Je ne dirais pas cela. C’est vrai que la question de la pauvreté ou de la précarité peut amener à de pareils raisonnements. Sauf que même pendant les périodes de prospérité qu’a connu notre pays, il ne s’en est pas suivi une baisse des vocations. Ce qui sous-entend qu’il n’y a pas de liens évidents entre l’augmentation de la pauvreté et une floraison de vocations. Dans la mentalité au Congo, la vie religieuse n’est pas forcément une vie d’aisance. Certains y voient même la misère.
On constate depuis trois décennies une explosion de sectes et petites églises souvent dites "de réveil" à Kinshasa. Cela touche-t-il le nombre de fidèles catholiques et a fortiori les vocations ?
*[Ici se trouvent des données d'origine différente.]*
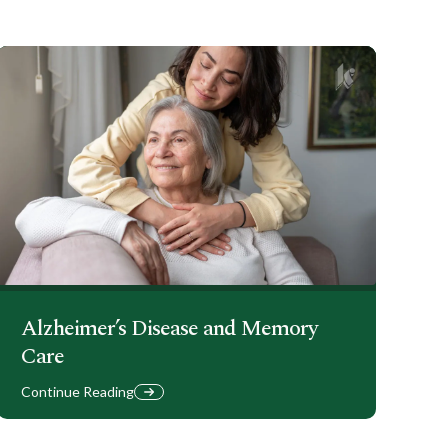
Alzheimer’s Disease and Memory
Care
Continue Reading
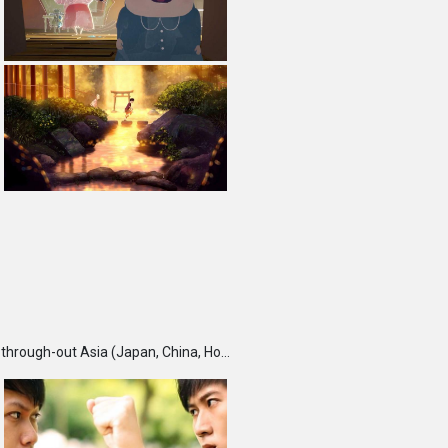
TBS DigiCon6 Awards is an annual competition held each fall, which seeks and recognizes talented creators through-out Asia (Japan, China, Hong Kong, India, Korea, Malaysia, Singapore, Taiwan and Thailand) and rewards them for their outstanding works. Furthermore, DigiCon6 provides these creators with opportunities to expand their creative ground by supporting their innovative minds and activities year-round.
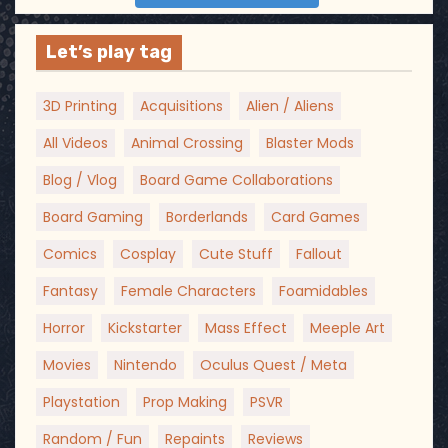
Let’s play tag
3D Printing
Acquisitions
Alien / Aliens
All Videos
Animal Crossing
Blaster Mods
Blog / Vlog
Board Game Collaborations
Board Gaming
Borderlands
Card Games
Comics
Cosplay
Cute Stuff
Fallout
Fantasy
Female Characters
Foamidables
Horror
Kickstarter
Mass Effect
Meeple Art
Movies
Nintendo
Oculus Quest / Meta
Playstation
Prop Making
PSVR
Random / Fun
Repaints
Reviews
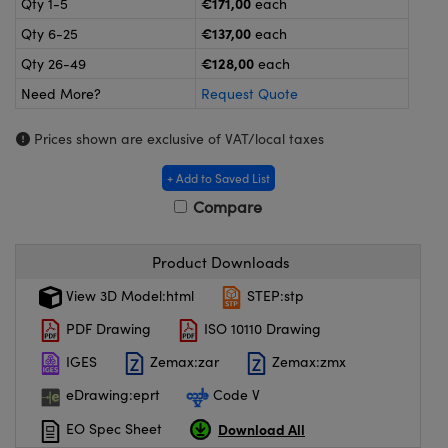
€171,00
Qty 1-5
each
meras
® Optical Components
€137,00
Qty 6-25
each
es and Couplers
ameras
on Labs™
€128,00
Qty 26-49
each
Need More?
Request Quote
 Direct Microscopes
ystems
Prices shown are exclusive of VAT/local taxes
ras
+ Add to Saved List
scopy
ics
Compare
Product Downloads
n Gratings™
View 3D Model:html
STEP:stp
AX
PDF Drawing
ISO 10110 Drawing
tical Components
IGES
Zemax:zar
Zemax:zmx
eDrawing:eprt
Code V
Download All
EO Spec Sheet
nnovations (UFI)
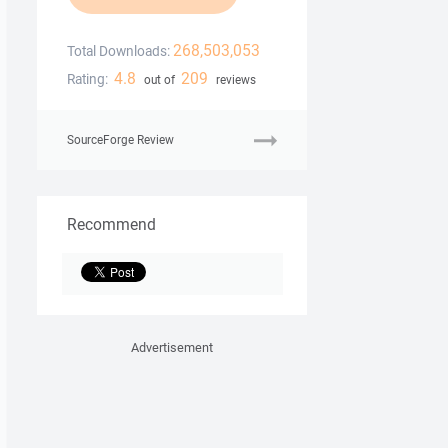
268,503,053
Total Downloads:
4.8
209
Rating:
out of
reviews
SourceForge Review
Recommend
Advertisement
Oui, le développement des sectes a forcément un impact sur le catholicisme mais il ne s’agit pas d’un impact conséquent. Il y a sans doute des catholiques qui vont vers les églises de réveil prétextant y trouver une solution à des problèmes auxquels ils font face dans leur quotidien. Ils estiment parfois que l’Église catholique ne leur en apporte pas les solutions. Je crois qu’il s’agit plus d’illusion due à l’usage des médias et des réseaux sociaux par ces nouvelles églises. Mais une fois l’effet d’illusion passé, certains reviennent.
La visite du Pape est d’une importance particulière aussi bien pour la foi que pour les vocations.
L’Église catholique en RDC est très impliquée dans la politique. Pensez-vous comme certains que cette implication parfois trop active peut l’éloigner de sa vocation première qu’est l’évangélisation ?
L’accompagnement des politiques relève de la mission prophétique de l’Église. On l’a constaté, cet accompagnement a été très fructueux dans notre pays et démontre combien la médiation de l’Église a pu être importante et utile en son temps. Il est important qu’elle accompagne la marche du peuple vers la démocratie et cela vaut la peine. L’Église défend ainsi la voix des sans voix.
Le pape François vient en juillet prochain en RDC, 37 ans après la dernière visite d’un pape. Ce voyage pourrait-il donner un nouvel élan à la foi et à la prolifération de vocations déjà abondantes ?
Oui, la visite du Pape est d’une importance particulière aussi bien pour la foi que pour les vocations. C’est une façon pour le souverain pontife de saluer l’ancrage social du catholicisme en RDC. Cette présence sera un encouragement mais aussi un nouvel élan forcément et une consolation pour les crises successives et les épreuves que notre pays a connues. Cette visite est un appel à partir sur de nouvelles bases. Il est évident que cela pourrait avoir un impact sur les vocations. Tout est possible avec la grâce du Seigneur.